■ Problem description: After locating the line with "Geöffnet: Montag bis" below, output it and each following line exactly, stopping after the line with "El Meteocat espera". No pictures.

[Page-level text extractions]
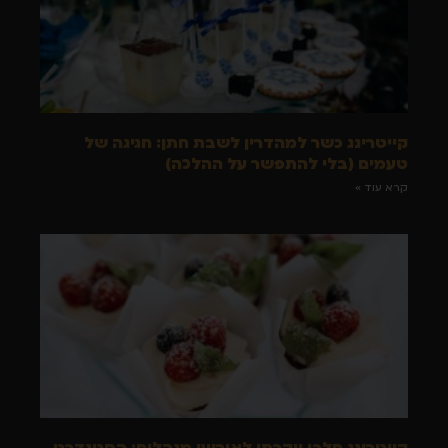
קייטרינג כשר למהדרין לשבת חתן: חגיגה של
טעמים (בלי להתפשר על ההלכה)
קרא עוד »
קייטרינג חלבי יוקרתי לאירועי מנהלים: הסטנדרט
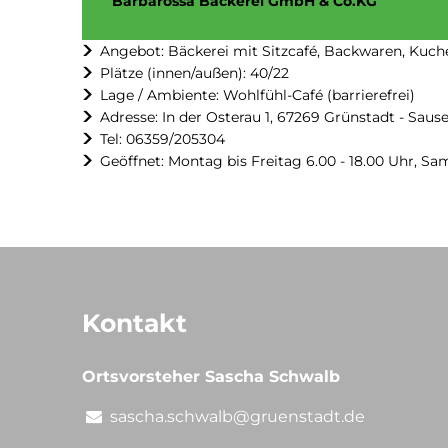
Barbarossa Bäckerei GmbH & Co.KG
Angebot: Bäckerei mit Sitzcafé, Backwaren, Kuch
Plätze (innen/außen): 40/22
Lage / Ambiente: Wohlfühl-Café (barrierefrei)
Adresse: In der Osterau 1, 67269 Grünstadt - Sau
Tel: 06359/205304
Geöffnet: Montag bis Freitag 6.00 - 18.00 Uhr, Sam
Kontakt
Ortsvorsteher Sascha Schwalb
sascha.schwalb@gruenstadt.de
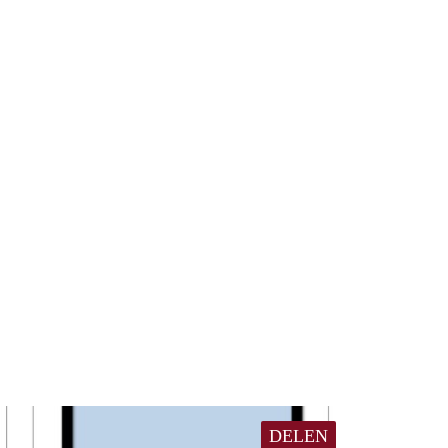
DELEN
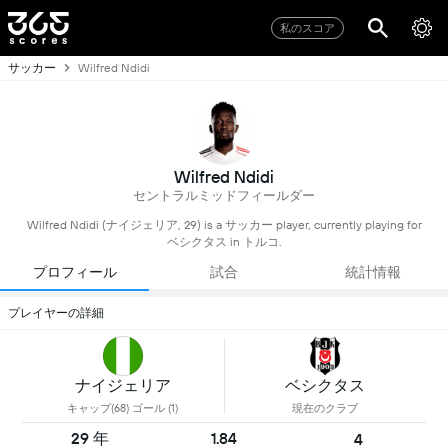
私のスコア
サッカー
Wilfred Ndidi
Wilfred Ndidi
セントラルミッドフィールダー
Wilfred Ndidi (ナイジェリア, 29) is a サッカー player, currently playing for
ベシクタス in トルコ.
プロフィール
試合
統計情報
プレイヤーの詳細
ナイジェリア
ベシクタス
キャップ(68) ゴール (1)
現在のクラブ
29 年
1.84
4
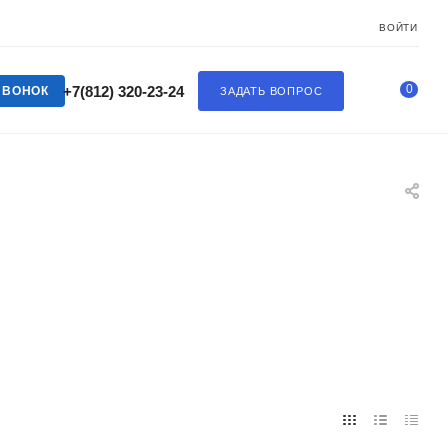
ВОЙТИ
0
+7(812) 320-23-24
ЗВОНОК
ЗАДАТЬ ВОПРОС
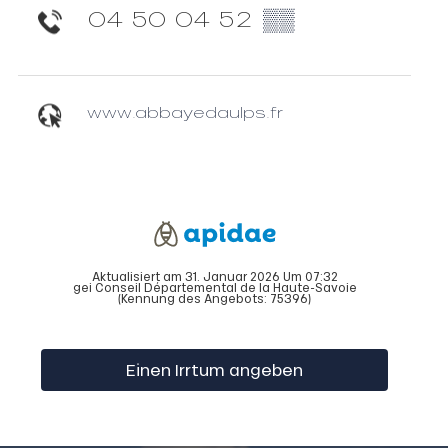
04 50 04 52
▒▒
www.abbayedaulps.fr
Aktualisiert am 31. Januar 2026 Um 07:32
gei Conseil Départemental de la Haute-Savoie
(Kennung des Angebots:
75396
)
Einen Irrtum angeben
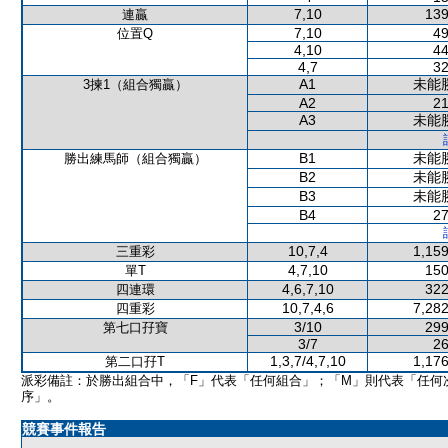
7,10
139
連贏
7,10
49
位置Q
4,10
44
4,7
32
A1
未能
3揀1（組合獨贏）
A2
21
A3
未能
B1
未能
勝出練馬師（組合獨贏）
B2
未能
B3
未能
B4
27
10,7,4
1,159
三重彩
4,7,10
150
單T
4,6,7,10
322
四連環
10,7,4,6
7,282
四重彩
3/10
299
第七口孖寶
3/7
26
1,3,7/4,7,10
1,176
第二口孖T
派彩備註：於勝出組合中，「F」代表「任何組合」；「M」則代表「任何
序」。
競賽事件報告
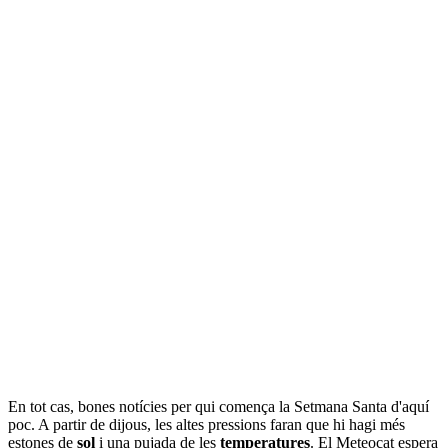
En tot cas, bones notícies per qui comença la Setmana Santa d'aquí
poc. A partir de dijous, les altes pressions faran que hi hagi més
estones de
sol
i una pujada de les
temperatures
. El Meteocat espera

* * *

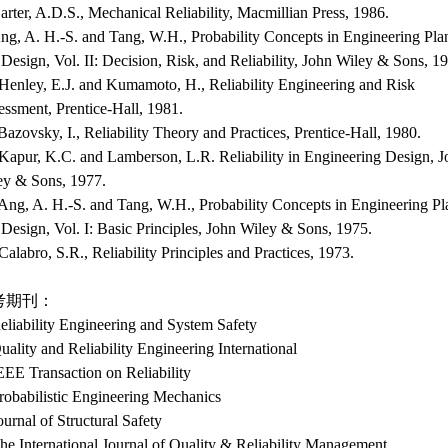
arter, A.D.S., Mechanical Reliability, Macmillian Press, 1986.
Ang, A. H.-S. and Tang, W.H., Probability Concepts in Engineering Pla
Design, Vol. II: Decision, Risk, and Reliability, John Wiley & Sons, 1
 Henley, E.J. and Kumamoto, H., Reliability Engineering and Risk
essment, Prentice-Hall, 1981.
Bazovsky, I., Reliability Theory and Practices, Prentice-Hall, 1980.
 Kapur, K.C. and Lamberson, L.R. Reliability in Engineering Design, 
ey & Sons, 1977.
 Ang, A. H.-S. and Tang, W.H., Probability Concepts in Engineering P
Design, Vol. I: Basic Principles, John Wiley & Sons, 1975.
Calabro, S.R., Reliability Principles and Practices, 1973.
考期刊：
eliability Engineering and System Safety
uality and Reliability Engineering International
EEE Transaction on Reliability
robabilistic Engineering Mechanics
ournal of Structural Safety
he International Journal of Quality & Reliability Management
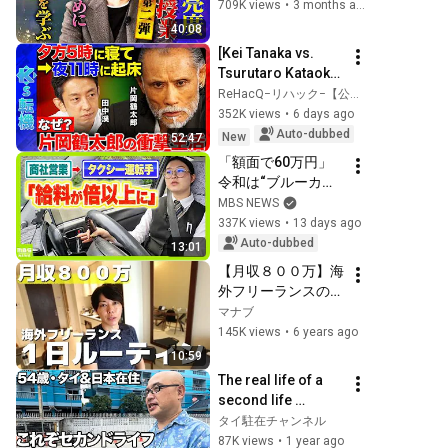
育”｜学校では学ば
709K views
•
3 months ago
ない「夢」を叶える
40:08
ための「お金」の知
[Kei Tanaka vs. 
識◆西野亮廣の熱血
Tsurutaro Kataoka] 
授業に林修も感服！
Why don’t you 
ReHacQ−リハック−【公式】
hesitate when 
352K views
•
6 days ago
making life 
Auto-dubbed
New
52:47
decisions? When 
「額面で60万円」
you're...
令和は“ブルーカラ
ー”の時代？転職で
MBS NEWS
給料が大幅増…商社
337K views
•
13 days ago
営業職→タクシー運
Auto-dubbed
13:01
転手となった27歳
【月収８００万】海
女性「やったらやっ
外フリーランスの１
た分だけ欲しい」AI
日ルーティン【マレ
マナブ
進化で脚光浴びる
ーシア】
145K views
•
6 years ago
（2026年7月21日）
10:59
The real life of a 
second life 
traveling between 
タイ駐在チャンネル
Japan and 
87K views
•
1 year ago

---

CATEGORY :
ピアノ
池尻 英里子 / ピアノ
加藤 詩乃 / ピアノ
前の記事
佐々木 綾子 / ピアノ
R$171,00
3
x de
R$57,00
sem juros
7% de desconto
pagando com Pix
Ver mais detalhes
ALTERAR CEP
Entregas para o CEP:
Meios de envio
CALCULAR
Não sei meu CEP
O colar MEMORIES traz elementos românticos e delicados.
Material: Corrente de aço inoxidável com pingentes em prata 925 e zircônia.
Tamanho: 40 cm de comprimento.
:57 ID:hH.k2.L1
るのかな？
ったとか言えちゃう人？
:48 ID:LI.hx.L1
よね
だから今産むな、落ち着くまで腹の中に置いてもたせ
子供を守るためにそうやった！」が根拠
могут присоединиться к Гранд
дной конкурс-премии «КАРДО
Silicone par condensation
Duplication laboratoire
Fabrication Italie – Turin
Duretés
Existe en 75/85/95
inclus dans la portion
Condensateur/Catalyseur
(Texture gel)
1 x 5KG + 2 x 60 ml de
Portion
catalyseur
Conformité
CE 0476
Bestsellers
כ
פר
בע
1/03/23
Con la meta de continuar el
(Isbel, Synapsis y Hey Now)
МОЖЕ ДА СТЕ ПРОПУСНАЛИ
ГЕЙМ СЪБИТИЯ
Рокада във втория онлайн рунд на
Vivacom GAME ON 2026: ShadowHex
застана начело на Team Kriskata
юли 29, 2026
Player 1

■ Output for this exercise:
Geöffnet: Montag bis Freitag 6.00 - 18.00 Uhr, Sam
Kontakt
Ortsvorsteher Sascha Schwalb
sascha.schwalb@gruenstadt.de
DELEN
私のスコア
サッカー
Wilfred Ndidi
Wilfred Ndidi
セントラルミッドフィールダー
Wilfred Ndidi (ナイジェリア, 29) is a サッカー player, currently playing for
ベシクタス in トルコ.
プロフィール
試合
統計情報
プレイヤーの詳細
ナイジェリア
ベシクタス
キャップ(68) ゴール (1)
現在のクラブ
29 年
1.84
4
ВОЙТИ
0
+7(812) 320-23-24
ЗВОНОК
ЗАДАТЬ ВОПРОС
04 50 04 52
▒▒
www.abbayedaulps.fr
Aktualisiert am 31. Januar 2026 Um 07:32
gei Conseil Départemental de la Haute-Savoie
(Kennung des Angebots:
75396
)
Einen Irrtum angeben
7,10
139
連贏
7,10
49
位置Q
4,10
44
4,7
32
A1
未能
3揀1（組合獨贏）
A2
21
A3
未能
B1
未能
勝出練馬師（組合獨贏）
B2
未能
B3
未能
B4
27
10,7,4
1,159
三重彩
4,7,10
150
單T
4,6,7,10
322
四連環
10,7,4,6
7,282
四重彩
3/10
299
第七口孖寶
3/7
26
1,3,7/4,7,10
1,176
第二口孖T
派彩備註：於勝出組合中，「F」代表「任何組合」；「M」則代表「任何
序」。
競賽事件報告
En tot cas, bones notícies per qui comença la Setmana Santa d'aquí
poc. A partir de dijous, les altes pressions faran que hi hagi més
estones de
sol
i una pujada de les
temperatures
. El Meteocat espera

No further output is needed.